This is a blog for my ranting, raving, and occasionally brilliant opinions. You have been warned. Enter at your own risk.

Tuesday, March 23, 2010

Book Review: Girl in the Arena by Lise Haines


Haines, Lise. Girl in the Arena. New York: Bloomsbury, 2009.


--Seven? The guy laughs. –I bet I’ve seen you on VH1, right?
--Not really, I say.
--No, no it’s ESPN. I know who you are. We’re talking real Glads, right? Swords, shields, heads flying, arms lopped off? Not that TV show with a bunch of batons and cargo nets, right?
--Mortal combat, Allison confirms with a polite smile, --though not always to the death.
--That’s what I mean, he says. –Mortal combat.

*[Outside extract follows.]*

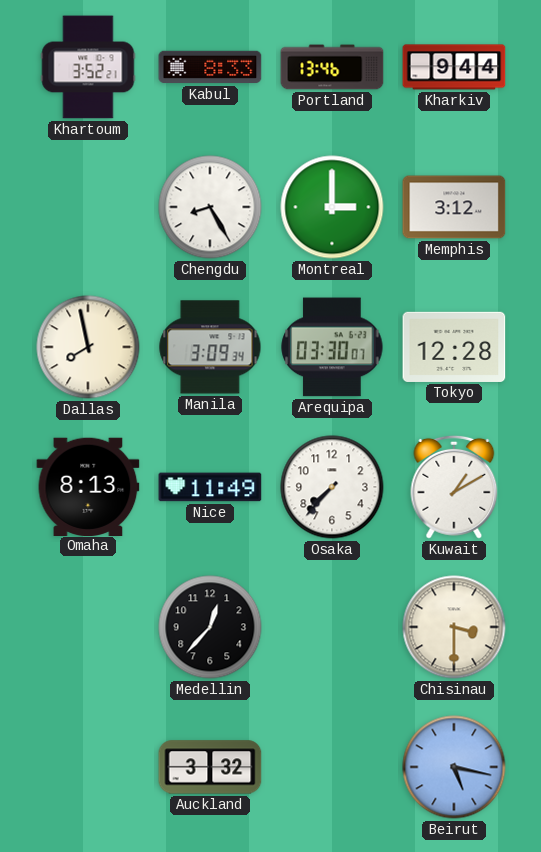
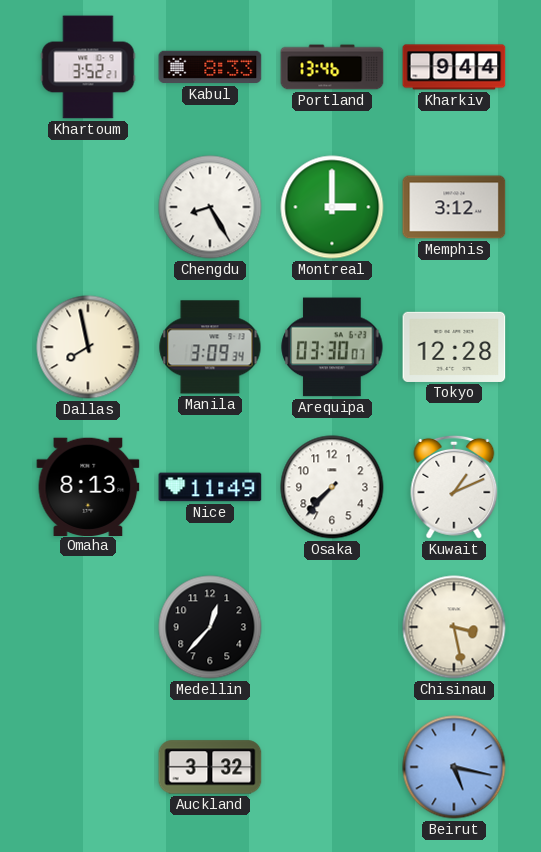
Kuwait: 1:10 -> 1:11
Chisinau: 3:30 -> 3:28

Lyn is the daughter of seven gladiators and a mother who has made a career out of being a gladiator’s wife. But when Lyn’s latest and favorite stepfather, Tommy, goes into the arena against an up-and-coming gladiator, she fears that this might be his last fight.

Intriguing. At first I thought I would hate the dashes in place of quotation marks, but they grew on me. I liked the main character, she definitely never took the easy way out. Sometimes I wondered why she didn’t, particularly at the end…but I was okay with it. I’m loving these alternate reality books. I don’t think this one is supposed to be set in the future, but in an alternate version of 2009. And the romance came out of nowhere and shocked me—but I liked it. I wish we could have seen more of it.

The biggest problem I had with the novel was the clumsy world building. She would introduce something right before it became important…which means pretty much zero foreshadowing. It makes the big reveals sort of anticlimactic. Also, I wish she would have gone deeper with some of the issues she brought up. She put her character into some tough situations, and I would have loved to see the girl work things out a little more. Maybe she will in the sequel, if there is one.

This is a great novel for those that liked the Hunger Games. It was similar in tone and plot. Not as well written, perhaps (could anything be as good as Hunger Games, though?), but still enjoyable.